What is required:
What you write must match the records exactly, except for the images, which are left out.

* * * * * * * * *

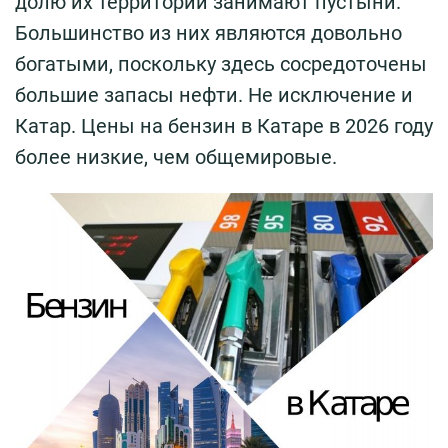
долю их территории занимают пустыни.
Большинство из них являются довольно
богатыми, поскольку здесь сосредоточены
большие запасы нефти. Не исключение и
Катар. Цены на бензин в Катаре в 2026 году
более низкие, чем общемировые.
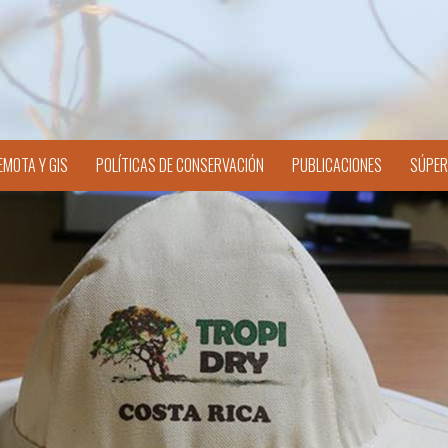
EMOTA Y GIS
POLÍTICAS DE CONSERVACIÓN
PUBLICACIONES
SÚPER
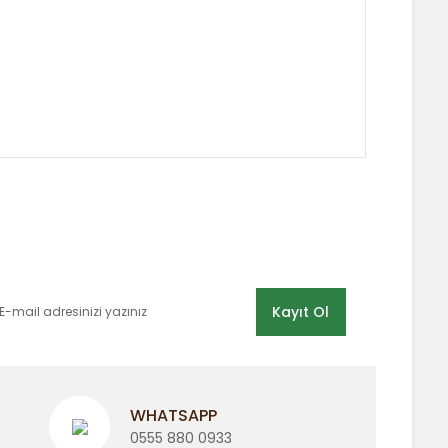
 tarafımıza iletebilirsiniz.
E-BÜLTEN LİSTEMİZE KAYDOLUN
Kayıt Ol
WHATSAPP
0555 880 0933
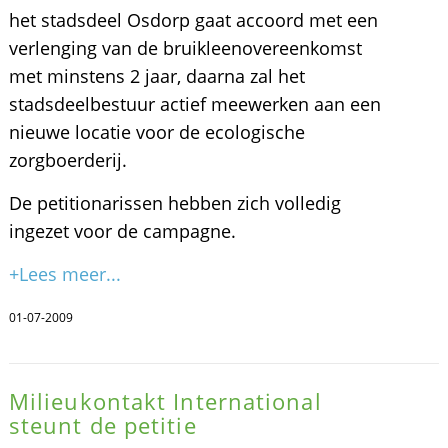
het stadsdeel Osdorp gaat accoord met een
verlenging van de bruikleenovereenkomst
met minstens 2 jaar, daarna zal het
stadsdeelbestuur actief meewerken aan een
nieuwe locatie voor de ecologische
zorgboerderij.
De petitionarissen hebben zich volledig
ingezet voor de campagne.
+Lees meer...
01-07-2009
Milieukontakt International
steunt de petitie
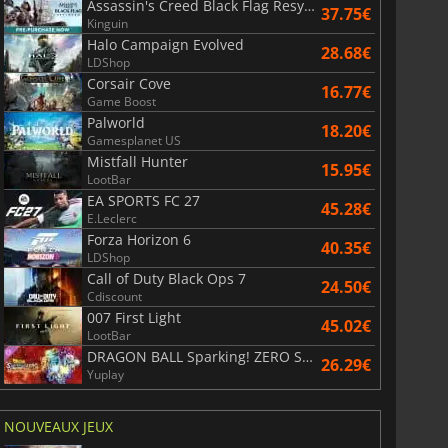
Assassin's Creed Black Flag Resynced
37.75€
Kinguin
Halo Campaign Evolved
6.75
€
15.48
€
28.68€
LDShop
Corsair Cove
16.77€
Game Boost
Palworld
18.20€
Gamesplanet US
Mistfall Hunter
War WARHAMMER 3
Lies Of P
15.95€
LootBar
EA SPORTS FC 27
45.28€
E.Leclerc
Forza Horizon 6
40.35€
LDShop
Call of Duty Black Ops 7
24.50€
Cdiscount
007 First Light
45.02€
LootBar
DRAGON BALL Sparking! ZERO Super Limit Breaking NEO
26.29€
Yuplay
NOUVEAUX JEUX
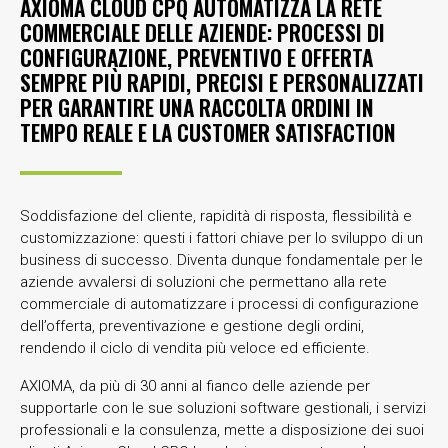
AXIOMA CLOUD CPQ AUTOMATIZZA LA RETE
COMMERCIALE DELLE AZIENDE: PROCESSI DI
CONFIGURAZIONE, PREVENTIVO E OFFERTA
SEMPRE PIÙ RAPIDI, PRECISI E PERSONALIZZATI
PER GARANTIRE UNA RACCOLTA ORDINI IN
TEMPO REALE E LA CUSTOMER SATISFACTION
Soddisfazione del cliente, rapidità di risposta, flessibilità e
customizzazione: questi i fattori chiave per lo sviluppo di un
business di successo. Diventa dunque fondamentale per le
aziende avvalersi di soluzioni che permettano alla rete
commerciale di automatizzare i processi di configurazione
dell’offerta, preventivazione e gestione degli ordini,
rendendo il ciclo di vendita più veloce ed efficiente.
AXIOMA, da più di 30 anni al fianco delle aziende per
supportarle con le sue soluzioni software gestionali, i servizi
professionali e la consulenza, mette a disposizione dei suoi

* * * * * * * * *

The answer:
долю их территории занимают пустыни.
Большинство из них являются довольно
богатыми, поскольку здесь сосредоточены
большие запасы нефти. Не исключение и
Катар. Цены на бензин в Катаре в 2026 году
более низкие, чем общемировые.
EMOTA Y GIS
POLÍTICAS DE CONSERVACIÓN
PUBLICACIONES
SÚPER
 tarafımıza iletebilirsiniz.
E-BÜLTEN LİSTEMİZE KAYDOLUN
Kayıt Ol
WHATSAPP
0555 880 0933
het stadsdeel Osdorp gaat accoord met een
verlenging van de bruikleenovereenkomst
met minstens 2 jaar, daarna zal het
stadsdeelbestuur actief meewerken aan een
nieuwe locatie voor de ecologische
zorgboerderij.
De petitionarissen hebben zich volledig
ingezet voor de campagne.
+Lees meer...
01-07-2009
Milieukontakt International
steunt de petitie
Assassin's Creed Black Flag Resynced
37.75€
Kinguin
Halo Campaign Evolved
6.75
€
15.48
€
28.68€
LDShop
Corsair Cove
16.77€
Game Boost
Palworld
18.20€
Gamesplanet US
Mistfall Hunter
War WARHAMMER 3
Lies Of P
15.95€
LootBar
EA SPORTS FC 27
45.28€
E.Leclerc
Forza Horizon 6
40.35€
LDShop
Call of Duty Black Ops 7
24.50€
Cdiscount
007 First Light
45.02€
LootBar
DRAGON BALL Sparking! ZERO Super Limit Breaking NEO
26.29€
Yuplay
NOUVEAUX JEUX
AXIOMA CLOUD CPQ AUTOMATIZZA LA RETE
COMMERCIALE DELLE AZIENDE: PROCESSI DI
CONFIGURAZIONE, PREVENTIVO E OFFERTA
SEMPRE PIÙ RAPIDI, PRECISI E PERSONALIZZATI
PER GARANTIRE UNA RACCOLTA ORDINI IN
TEMPO REALE E LA CUSTOMER SATISFACTION
Soddisfazione del cliente, rapidità di risposta, flessibilità e
customizzazione: questi i fattori chiave per lo sviluppo di un
business di successo. Diventa dunque fondamentale per le
aziende avvalersi di soluzioni che permettano alla rete
commerciale di automatizzare i processi di configurazione
dell’offerta, preventivazione e gestione degli ordini,
rendendo il ciclo di vendita più veloce ed efficiente.
AXIOMA, da più di 30 anni al fianco delle aziende per
supportarle con le sue soluzioni software gestionali, i servizi
professionali e la consulenza, mette a disposizione dei suoi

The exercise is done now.